Write out every line from the listing below where the string "История" is found.
---------------
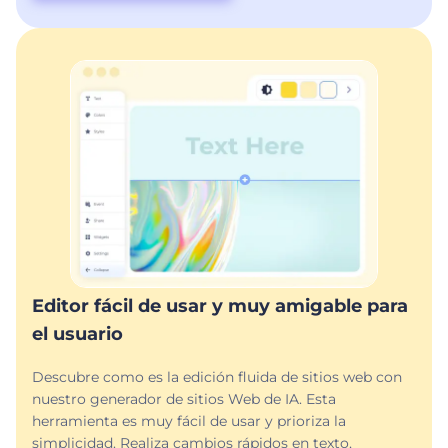
Editor fácil de usar y muy amigable para
el usuario
Descubre como es la edición fluida de sitios web con
nuestro generador de sitios Web de IA. Esta
herramienta es muy fácil de usar y prioriza la
simplicidad. Realiza cambios rápidos en texto,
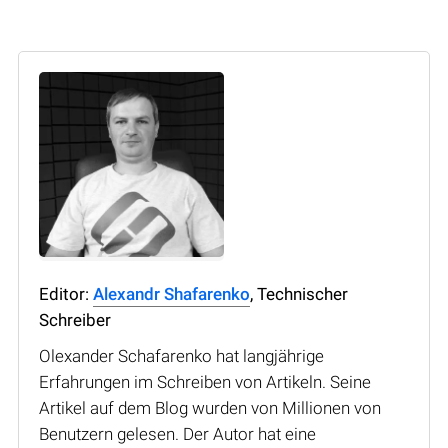
Editor:
Alexandr Shafarenko
, Technischer
Schreiber
Olexander Schafarenko hat langjährige
Erfahrungen im Schreiben von Artikeln. Seine
Artikel auf dem Blog wurden von Millionen von
Benutzern gelesen. Der Autor hat eine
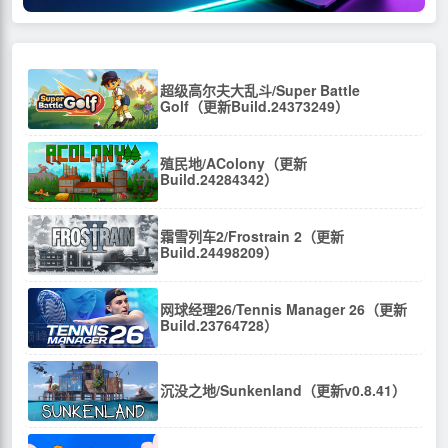
超级高尔夫大乱斗/Super Battle
Golf（更新Build.24373249）
殖民地/AColony（更新
Build.24284342）
霜雪列车2/Frostrain 2（更新
Build.24498209）
网球经理26/Tennis Manager 26（更新
Build.23764728）
沉没之地/Sunkenland（更新v0.8.41）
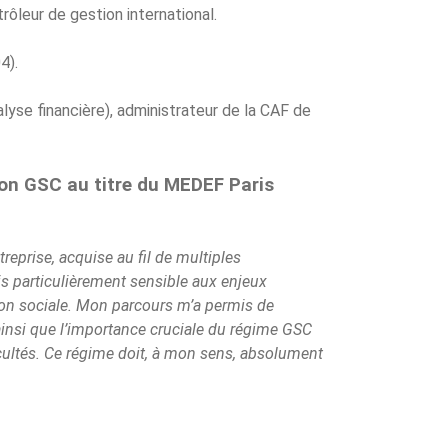
ôleur de gestion international.
4).
lyse financière), administrateur de la CAF de
ion GSC au titre du MEDEF Paris
eprise, acquise au fil de multiples
is particulièrement sensible aux enjeux
ion sociale. Mon parcours m’a permis de
ainsi que l’importance cruciale du régime GSC
ficultés. Ce régime doit, à mon sens, absolument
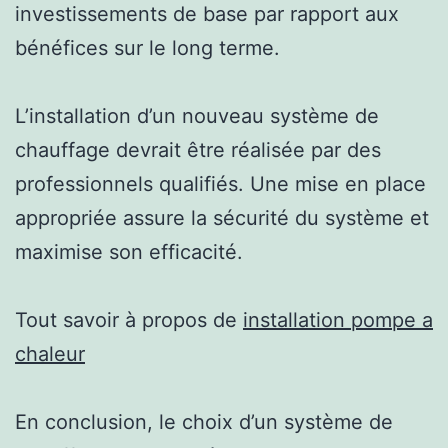
investissements de base par rapport aux
bénéfices sur le long terme.
L’installation d’un nouveau système de
chauffage devrait être réalisée par des
professionnels qualifiés. Une mise en place
appropriée assure la sécurité du système et
maximise son efficacité.
Tout savoir à propos de
installation pompe a
chaleur
En conclusion, le choix d’un système de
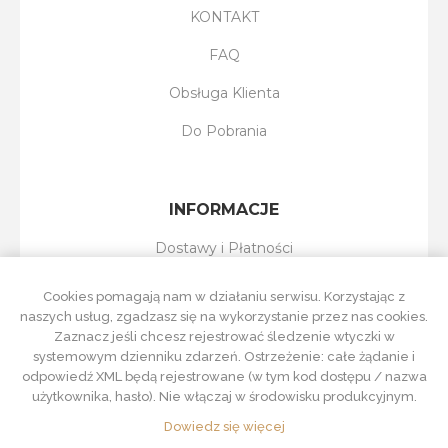
KONTAKT
FAQ
Obsługa Klienta
Do Pobrania
INFORMACJE
Dostawy i Płatności
Reklamacje i Zwroty
Cookies pomagają nam w działaniu serwisu. Korzystając z
naszych usług, zgadzasz się na wykorzystanie przez nas cookies.
Regulamin Sklepu
Zaznacz jeśli chcesz rejestrować śledzenie wtyczki w
systemowym dzienniku zdarzeń. Ostrzeżenie: całe żądanie i
Polityka Prywatności
odpowiedź XML będą rejestrowane (w tym kod dostępu / nazwa
użytkownika, hasło). Nie włączaj w środowisku produkcyjnym.
Dowiedz się więcej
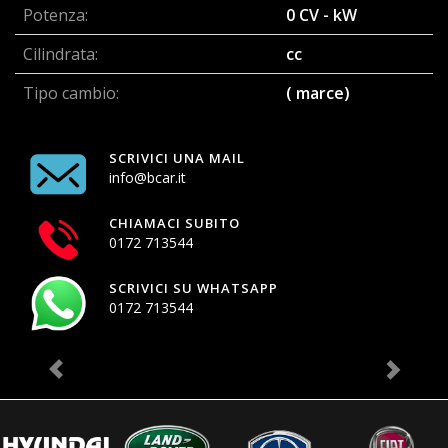
Potenza:
0 CV - kW
Cilindrata:
cc
Tipo cambio:
( marce)
SCRIVICI UNA MAIL
info@bcar.it
CHIAMACI SUBITO
0172 713544
SCRIVICI SU WHATSAPP
0172 713544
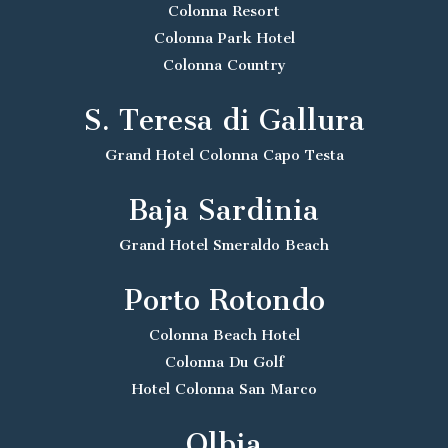
Colonna Resort
Colonna Park Hotel
Colonna Country
S. Teresa di Gallura
Grand Hotel Colonna Capo Testa
Baja Sardinia
Grand Hotel Smeraldo Beach
Porto Rotondo
Colonna Beach Hotel
Colonna Du Golf
Hotel Colonna San Marco
Olbia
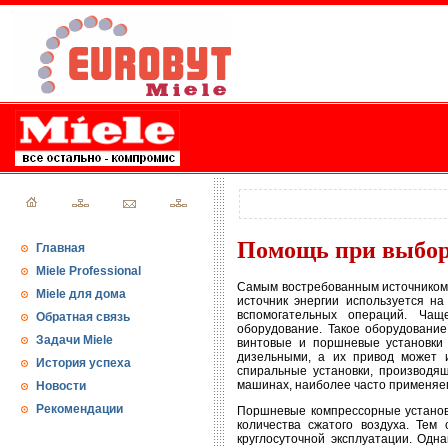
Помощь при выбор
Главная
Miele Professional
Самым востребованным источником 
Miele для дома
источник энергии используется на
вспомогательных операций. Чащ
Обратная связь
оборудование. Такое оборудовани
Задачи Miele
винтовые и поршневые установки 
дизельными, а их привод может 
История успеха
спиральные установки, производя
машинах, наиболее часто применяем
Новости
Рекомендации
Поршневые компрессорные установ
количества сжатого воздуха. Тем
круглосуточной эксплуатации. Од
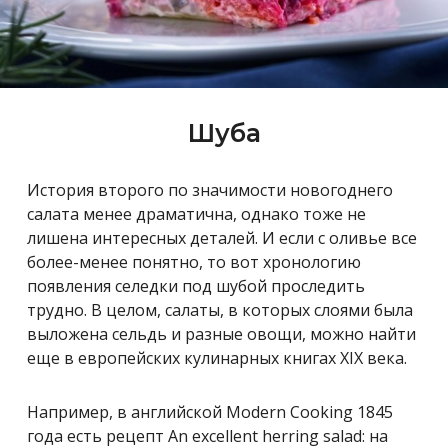
Шуба
История второго по значимости новогоднего
салата менее драматична, однако тоже не
лишена интересных деталей. И если с оливье все
более-менее понятно, то вот хронологию
появления селедки под шубой проследить
трудно. В целом, салаты, в которых слоями была
выложена сельдь и разные овощи, можно найти
еще в европейских кулинарных книгах XIX века.
Например, в английской Modern Cooking 1845
года есть рецепт An excellent herring salad: на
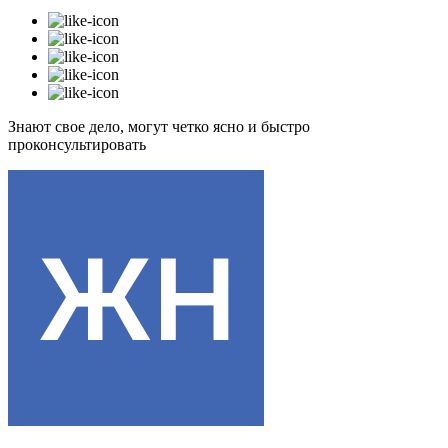
Знают свое дело, могут четко ясно и быстро
проконсультировать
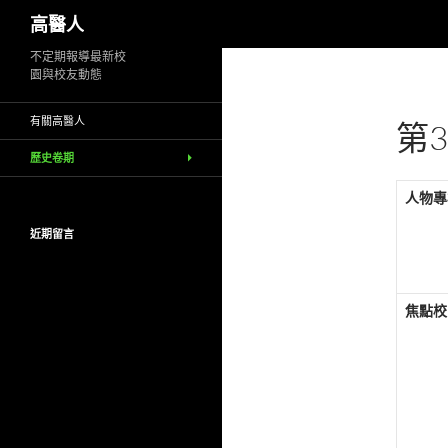
搜
高醫人
尋
跳
不定期報導最新校
園與校友動態
至
主
有關高醫人
第3
要
內
歷史卷期
容
人物專
近期留言
焦點校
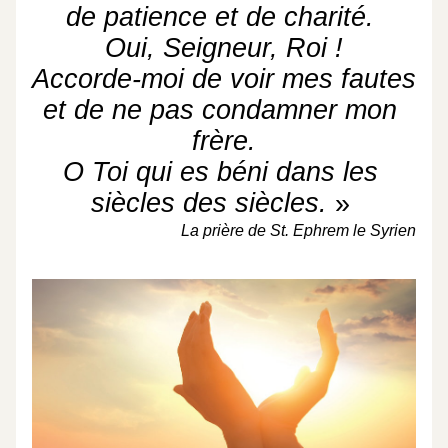
de patience et de charité. 
Oui, Seigneur, Roi !
Accorde-moi de voir mes fautes
et de ne pas condamner mon 
frère.
O Toi qui es béni dans les 
siècles des siècles. 
» 
La prière de St. Ephrem le Syrien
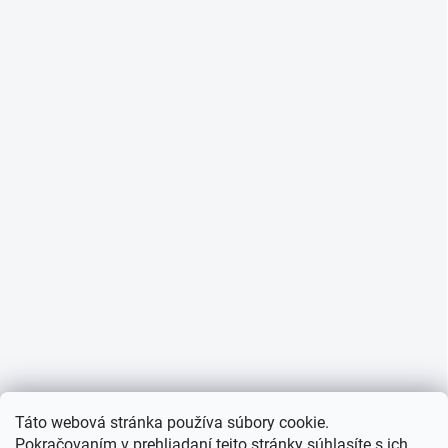
Táto webová stránka používa súbory cookie.
Pokračovaním v prehliadaní tejto stránky súhlasíte s ich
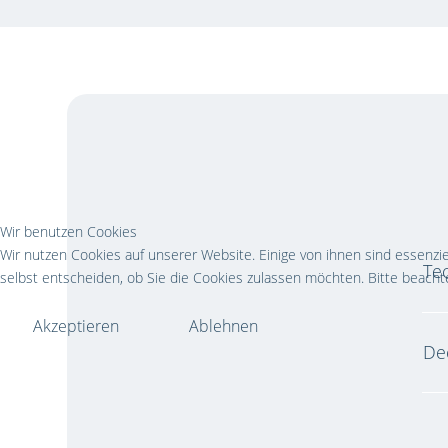
Wir benutzen Cookies
Wir nutzen Cookies auf unserer Website. Einige von ihnen sind essenzie
Te
selbst entscheiden, ob Sie die Cookies zulassen möchten. Bitte beachte
Akzeptieren
Ablehnen
De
---------------
◆ Task answer:
История успеха
История второго по значимости новогоднего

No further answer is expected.